Speaker
Description
The WIMP indirect detection signal is enhanced by the square of the WIMP density, and celestial bodies can catalyze WIMP annihilation by accumulating WIMPs with their gravitational potential. In particular, WIMP annihilation can induce a GeV neutrino signal from the Sun, the increase of the total luminosity of White Dwarfs in nearby Globular Clusters, or a sizeable radio emission from the Dark Matter cusp in the Black Hole of low--mass X--ray binaries. I will discuss how such signals can be complementary to direct detection to probe the WIMP thermal decoupling scenario and, in particular, how they allow to obtain bounds that do not depend on the WIMP velocity distribution.

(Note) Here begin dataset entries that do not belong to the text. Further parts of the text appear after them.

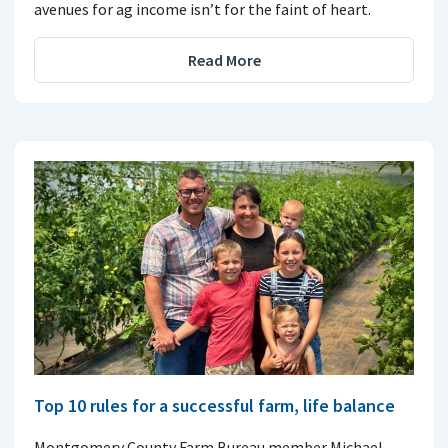
avenues for ag income isn’t for the faint of heart.
Read More
Top 10 rules for a successful farm, life balance
Montgomery County Farm Bureau member Michael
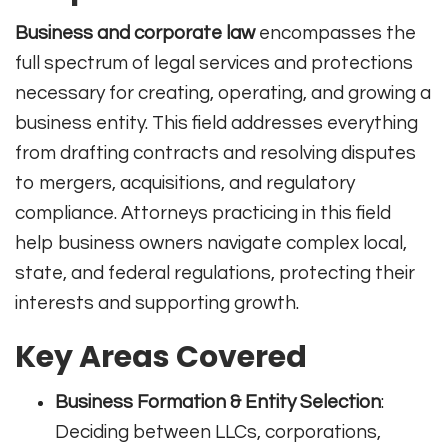
Business and corporate law
encompasses the
full spectrum of legal services and protections
necessary for creating, operating, and growing a
business entity. This field addresses everything
from drafting contracts and resolving disputes
to mergers, acquisitions, and regulatory
compliance. Attorneys practicing in this field
help business owners navigate complex local,
state, and federal regulations, protecting their
interests and supporting growth.
Key Areas Covered
Business Formation & Entity Selection
:
Deciding between LLCs, corporations,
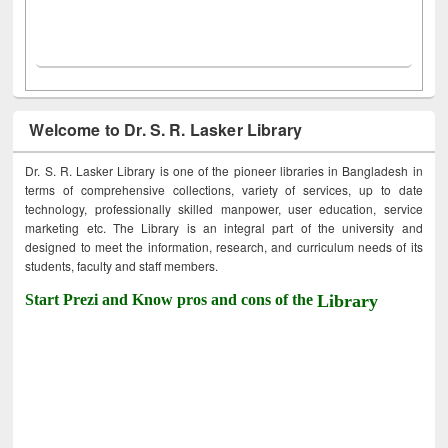
Welcome to Dr. S. R. Lasker Library
Dr. S. R. Lasker Library is one of the pioneer libraries in Bangladesh in
terms of comprehensive collections, variety of services, up to date
technology, professionally skilled manpower, user education, service
marketing etc. The Library is an integral part of the university and
designed to meet the information, research, and curriculum needs of its
students, faculty and staff members.
Start Prezi and Know pros and cons of the
Library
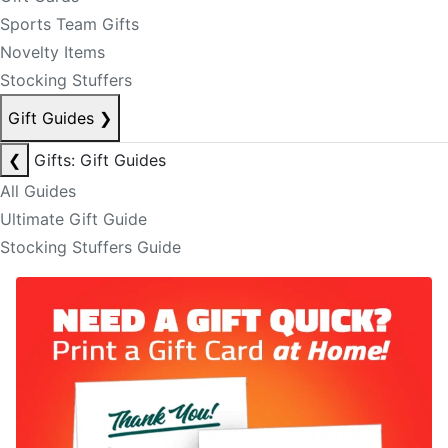
Sports Team Gifts
Novelty Items
Stocking Stuffers
Gift Guides
❯
❮
Gifts: Gift Guides
All Guides
Ultimate Gift Guide
Stocking Stuffers Guide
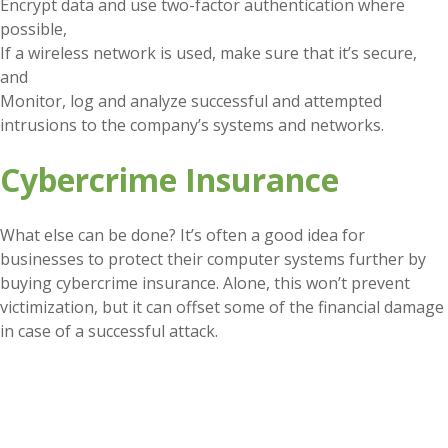
Encrypt data and use two-factor authentication where
possible,
If a wireless network is used, make sure that it’s secure,
and
Monitor, log and analyze successful and attempted
intrusions to the company’s systems and networks.
Cybercrime Insurance
What else can be done? It’s often a good idea for
businesses to protect their computer systems further by
buying cybercrime insurance. Alone, this won’t prevent
victimization, but it can offset some of the financial damage
in case of a successful attack.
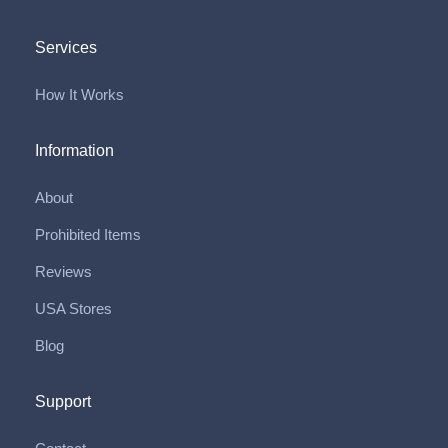
Services
How It Works
Information
About
Prohibited Items
Reviews
USA Stores
Blog
Support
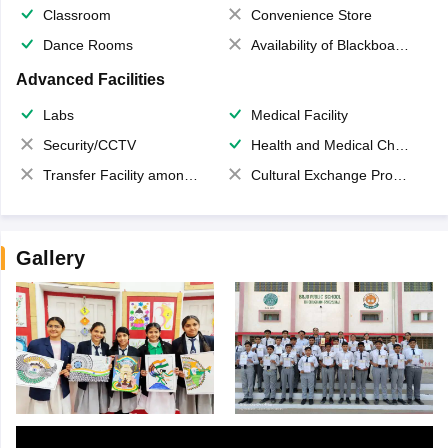
Classroom
Convenience Store
Dance Rooms
Availability of Blackboards
Advanced Facilities
Labs
Medical Facility
Security/CCTV
Health and Medical Check up
Transfer Facility among school chain
Cultural Exchange Program
Gallery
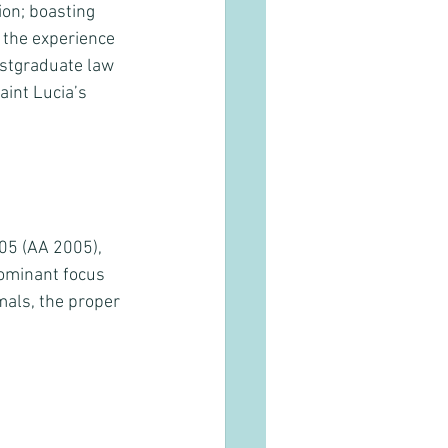
ion; boasting 
 the experience 
ostgraduate law 
int Lucia’s  
05 (AA 2005), 
ominant focus 
mals, the proper 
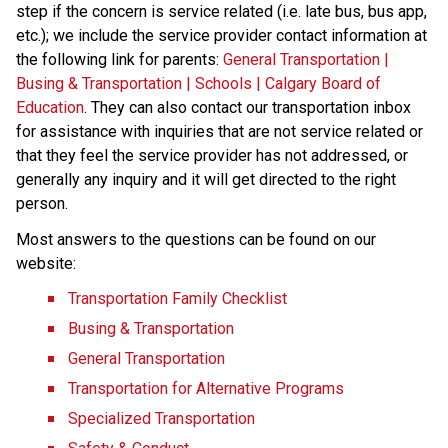
step if the concern is service related (i.e. late bus, bus app, 
etc.); we include the service provider contact information at 
the following link for parents: 
General Transportation | 
Busing & Transportation | Schools | Calgary Board of 
Education
. They can also contact our transportation inbox 
for assistance with inquiries that are not service related or 
that they feel the service provider has not addressed, or 
generally any inquiry and it will get directed to the right 
person.
Most answers to the questions can be found on our 
website:
Transportation Family Checklist
Busing & Transportation
General Transportation
Transportation for Alternative Programs
Specialized Transportation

Due to new telescope technologies in the next few years it will become possible to search for WIMPs using a growing list of stars and planets. To make this task easier I introduce WimPyCapture, a new module of the WimPyDD code (wimpydd.hepforge.org ) that will soon be released for the calculation of the capture rate of WIMPS by generic celestial bodies in the single scatter or optically thin regime. The module will be fully integrated in WimPyDD and will allow to combine WIMP direct detection and capture in celestial bodies in virtually any scenario, including inelastic scattering, an arbitrary WIMP spin and a generic WIMP velocity distribution in the Galactic halo. WimPyCapture will include templates for the calculation of the WIMP capture rate in different celestial bodies such as the Earth, the Sun, Jupiter-like planets, main-sequence stars, brown and white dwarfs, allowing the user to extend the range of celestial targets in a straightforward way.